Collected data:
··········

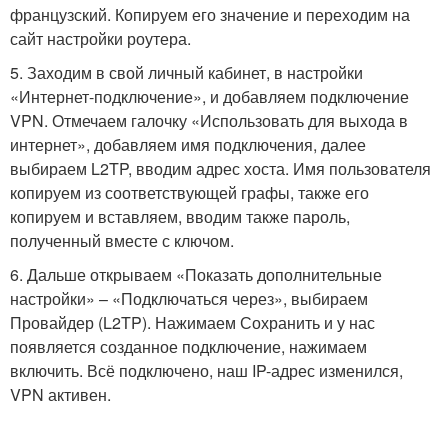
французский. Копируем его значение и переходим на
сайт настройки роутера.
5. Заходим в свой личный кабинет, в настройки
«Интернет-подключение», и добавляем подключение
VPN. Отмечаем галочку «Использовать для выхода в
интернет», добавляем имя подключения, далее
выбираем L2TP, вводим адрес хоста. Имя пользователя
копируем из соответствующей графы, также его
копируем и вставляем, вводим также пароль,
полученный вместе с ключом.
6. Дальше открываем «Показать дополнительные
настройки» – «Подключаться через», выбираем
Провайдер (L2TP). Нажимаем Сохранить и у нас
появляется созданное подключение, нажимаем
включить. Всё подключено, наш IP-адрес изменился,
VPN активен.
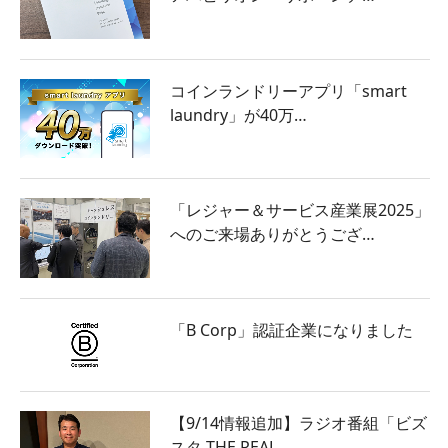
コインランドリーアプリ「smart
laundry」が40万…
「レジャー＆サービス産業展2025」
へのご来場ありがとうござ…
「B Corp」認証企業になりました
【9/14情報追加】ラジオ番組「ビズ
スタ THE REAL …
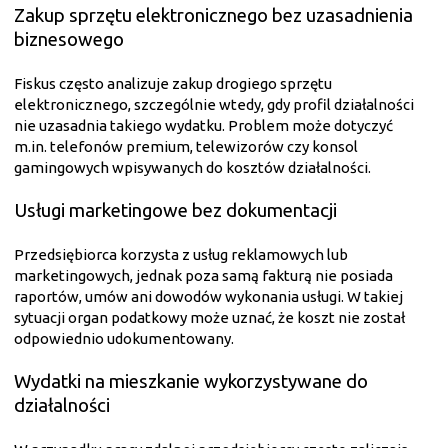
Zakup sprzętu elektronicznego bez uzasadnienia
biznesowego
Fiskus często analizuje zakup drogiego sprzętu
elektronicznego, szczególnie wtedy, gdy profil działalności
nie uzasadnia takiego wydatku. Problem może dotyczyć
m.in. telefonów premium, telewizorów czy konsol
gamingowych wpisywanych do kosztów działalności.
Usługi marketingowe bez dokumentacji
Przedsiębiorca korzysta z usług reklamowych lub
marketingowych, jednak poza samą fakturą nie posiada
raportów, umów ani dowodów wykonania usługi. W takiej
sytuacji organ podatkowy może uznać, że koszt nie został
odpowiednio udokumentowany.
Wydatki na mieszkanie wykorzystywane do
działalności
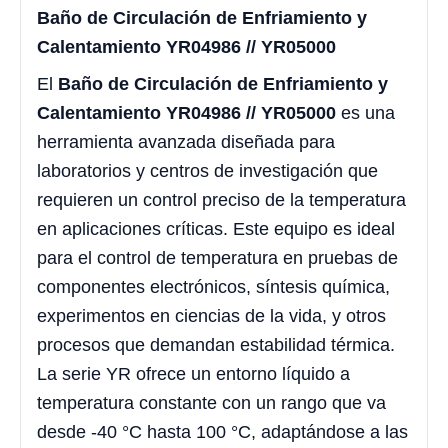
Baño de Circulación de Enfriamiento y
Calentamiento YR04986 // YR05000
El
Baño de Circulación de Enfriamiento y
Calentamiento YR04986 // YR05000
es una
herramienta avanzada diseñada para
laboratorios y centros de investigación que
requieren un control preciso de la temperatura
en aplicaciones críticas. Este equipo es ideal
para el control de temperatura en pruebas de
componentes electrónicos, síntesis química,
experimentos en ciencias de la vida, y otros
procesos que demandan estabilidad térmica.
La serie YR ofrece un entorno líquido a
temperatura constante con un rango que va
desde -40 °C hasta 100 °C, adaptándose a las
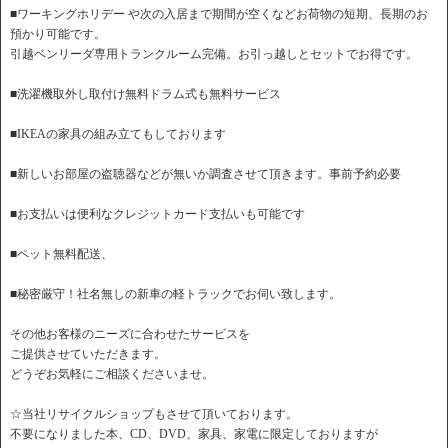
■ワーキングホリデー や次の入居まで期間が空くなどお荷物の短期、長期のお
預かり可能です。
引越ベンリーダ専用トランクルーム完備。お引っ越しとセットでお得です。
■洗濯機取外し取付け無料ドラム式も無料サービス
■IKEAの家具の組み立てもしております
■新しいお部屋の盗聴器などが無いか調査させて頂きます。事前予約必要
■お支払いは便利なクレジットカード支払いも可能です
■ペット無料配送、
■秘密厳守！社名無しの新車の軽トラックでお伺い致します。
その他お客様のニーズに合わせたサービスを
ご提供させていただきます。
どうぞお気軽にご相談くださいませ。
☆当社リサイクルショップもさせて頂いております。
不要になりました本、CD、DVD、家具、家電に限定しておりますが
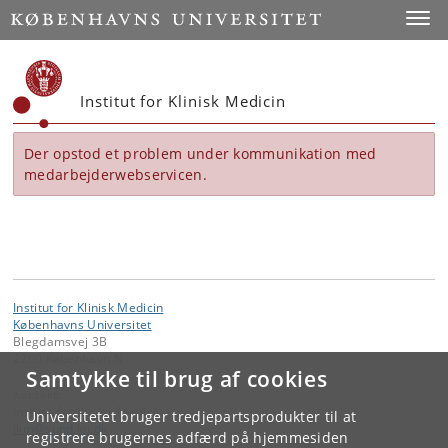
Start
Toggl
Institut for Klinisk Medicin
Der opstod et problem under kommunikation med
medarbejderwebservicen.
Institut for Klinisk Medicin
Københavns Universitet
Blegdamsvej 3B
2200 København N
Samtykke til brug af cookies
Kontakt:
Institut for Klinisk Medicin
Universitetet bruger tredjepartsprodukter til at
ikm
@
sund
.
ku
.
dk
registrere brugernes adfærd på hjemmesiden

··········

Which lines in the records above contain the string "подключение"? Copy each one.

«Интернет-подключение», и добавляем подключение
появляется созданное подключение, нажимаем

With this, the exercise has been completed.